Les objets des débuts du cinéma anglais
William Friese-Greene (1855-1921), grande figure des débuts du cinéma britannique, a commencé à réaliser des films à la fin des années 1880. Au début des années 1920, Will Day le retrouve et l’aide financièrement – Friese-Greene est alors dans la misère et décèdera peu après. Will Day, dans tous ses écrits, considère (avec quelque peu d’exagération) Friese-Greene comme « l’inventeur du cinéma ». Il a recherché avec passion tout ce qui pouvait évoquer le travail de ce pionnier. C’est en 1927 que Day achète ce qu’il considère comme l’une des plus importantes pièces de sa collection : le projecteur « Biophantic » de John Arthur Roebuck Rudge, fabriquée en 1882 à Bath. Rudge a travaillé en compagnie de William Friese-Greene. Dans le projecteur « Biophantic », sept vues photographiques positives sur verre sont disposées circulairement sur le corps d’une lanterne. Ces vues se succèdent rapidement et une à une au foyer de l’objectif, grâce à un ergot rotatif commandé par un arbre
longitudinal à manivelle. L’obturation se fait par des ciseaux à lamelles de verre dépoli. Les sept vues montrent un homme qui retire sa tête et la remet sur son corps. Le visage est celui de Rudge, le corps est celui de William Friese-Greene. Il s’agit donc de l’une des premières lanternes à projections photographiques animées, mais proposant également l’un des premiers trucages photographiques, bien avant Méliès. Rudge, le 16 janvier 1882, a vendu à un nommé Willoughby la lanterne « Biophantic ». Willoughby l’a cédée à Will Day le 26 août 1927, pour la somme de 40 pounds.
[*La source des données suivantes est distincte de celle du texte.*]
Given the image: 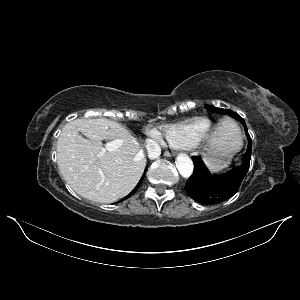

Day publia immédiatement un article sur cette découverte importante dans The Photographic Journal.
2- La collection Henri Langlois
Dès sa création en 1936, la Cinémathèque française poursuit le travail de collecte de Will Day, en lui donnant une bien plus grande ampleur. Films, costumes, décors, dessins proviennent du monde entier. Elle provoque ainsi une véritable prise de conscience internationale de la fragilité de ce patrimoine, et crée une véritable et forte cinéphilie. La Cinémathèque française, grâce à Henri Langlois et à Lotte Eisner, a accompli un travail à peu près inégalé à travers le monde dans le domaine de la collecte de films et « non film ». La collection de la Cinémathèque française est constituée par quatre grands ensembles : Avec ses quelque 40 000 films, la Cinémathèque française est l’une des premières archives filmiques en Europe. Une collection d’archives, affiches, photographies, manuscrits, dessins, maquettes, livres : des millions de documents ont été collectés par Henri Langlois et son équipe. Dans ces « archives » on distingue la présence d’éléments extrêmement précieux qui appartiennent aussi bien à l’histoire du cinéma qu’à l’histoire de l’art moderne : oeuvres de Survage, Richter, Eggeling, Duchamp, Fischinger… Ce sont probablement ces oeuvres d’avant-garde que Langlois préférait dans toute sa collection.
Une collection d’appareils :
Dès la fin des années 1930, la Cinémathèque reçoit en « cadeau » de la part de Jehanne d’Alcy, la veuve de Méliès, deux appareils uniques : la caméra et le projecteur de Méliès, le fameux Kinétographe du Théâtre Robert-Houdin. Alors que le premier acte de fondation de la Cinémathèque (1936) ne prévoyait pas la sauvegarde du matériel, Langlois va pourtant consacrer ses efforts et ses finances à enrichir sa première collection. Grâce à de multiples expositions, grâce à une politique active d’acquisition menée en collaboration étroite avec Malraux, Langlois arrive rapidement, et particulièrement dans les années 1950, à accumuler une collection d’appareils et de documents fondamentale pour l’histoire de la technique cinématographique, qui vient s’ajouter à celle de Will Day. Ainsi, vers 1959, Langlois peut acquérir la collection des brevets d’invention rassemblés par John Allen ; la collection de disques pour Vitaphone de Raymond Rohauer. En organisant une remarquable exposition sur Etienne-Jules Marey, il obtient en 1963 des dons très importants de Pierre Noguès et Lucien Bull, deux disciples du physiologiste : caméras dont le Chronophotographe), plaques de verre, films chronophotographiques, quelque 500 dessins uniques de Marey et Demenÿ. Grâce à ses bonnes relations avec James Card, Langlois reçoit vers 1958 un don de la George Eastman House : deux appareils magnifiques de la firme Gaumont, le chronochrome et le chronomégaphone (1910-1912). Après la crise engendrée par « l’affaire Langlois » en 1968, la Cinémathèque française, faute de crédits, ne s’enrichit pratiquement plus. Ce n’est que depuis les années 1990 que la Cinémathèque a pu renouer avec une politique d’acquisition, d’enrichissement et de restauration pour sa collection d’appareils.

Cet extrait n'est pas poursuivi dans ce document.